Large language models (LLMs) are crucial in the field of natural language processing (NLP). However, their performance in tasks requiring visual and spatial reasoning is generally poor. Researchers from Columbia University have proposed a new approach to tackle this issue. Their method, called Whiteboard-of-Thought (WoT) prompting, aims to enhance the visual reasoning abilities of multimodal large language models (MLLMs) across modalities.
WoT prompting provides a figurative ‘whiteboard’ for MLLMs to draw out reasoning steps as images, which are then returned to the model for additional processing. This technique uses the model’s existing ability to create code with libraries such as Matplotlib and Turtle, without requiring examples or special modules. It has shown impressive results on four challenging natural language tasks that require visual and spatial reasoning.
The goal of WoT is to equip MLLMs with the ability to generate and visually process images to better answer queries. While current MLLMs typically lack the inherent ability to produce visual outputs, the researchers demonstrated how visuals could be created using a model designed only to generate texts. The visuals created for this process are minimalistic, abstract, and symbolic.

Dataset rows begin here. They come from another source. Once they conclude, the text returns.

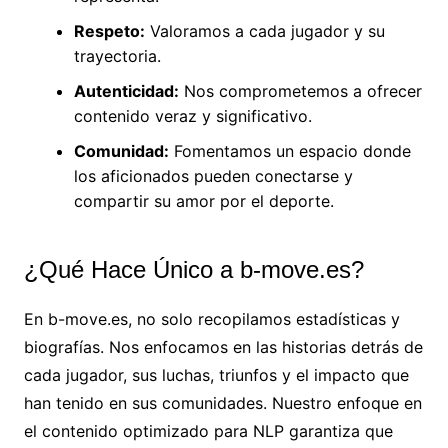
Respeto:
Valoramos a cada jugador y su
trayectoria.
Autenticidad:
Nos comprometemos a ofrecer
contenido veraz y significativo.
Comunidad:
Fomentamos un espacio donde
los aficionados pueden conectarse y
compartir su amor por el deporte.
¿Qué Hace Único a b-move.es?
En b-move.es, no solo recopilamos estadísticas y
biografías. Nos enfocamos en las historias detrás de
cada jugador, sus luchas, triunfos y el impacto que
han tenido en sus comunidades. Nuestro enfoque en
el contenido optimizado para NLP garantiza que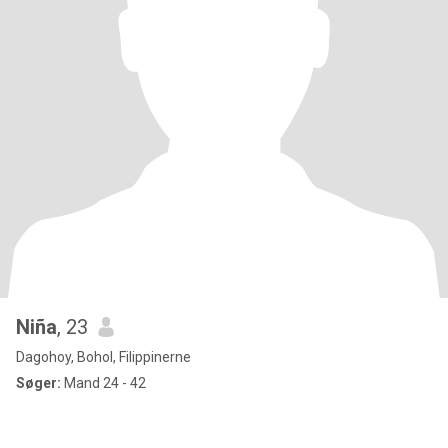
Niña
, 23
Dagohoy, Bohol, Filippinerne
Søger:
Mand 24 - 42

The study also found that chain-of-thought (CoT) prompting – a popular method in NLP – often failed badly in some scenarios, sometimes achieving 0% accuracy. In contrast, WoT managed to achieve an accuracy of up to 92% in the same scenarios.
The research further revealed that LLMs using text perform best in a 2D grid setting but might perform poorly in other geometrical setups. This might be because a grid setting is easier to represent as coordinates in text, especially a simple square, and such data is widely available online.
WoT performs evenly across various geometries, eliminating the reliance on 2D-grid-specific textual knowledge and focusing on the general applications of the approach. These findings highlight interesting differences in spatial understanding between humans and LLMs.
Conclusively, the WoT method enables visual reasoning across modalities in MLLMs by generating code that can create a visual, which is then sent back to the model for further reasoning. While this presents significant advances in tasks needing visual and spatial comprehension, WoT also requires accurate vision systems. Therefore, future research should focus on improving MLLM’s understanding of detailed geometric figures.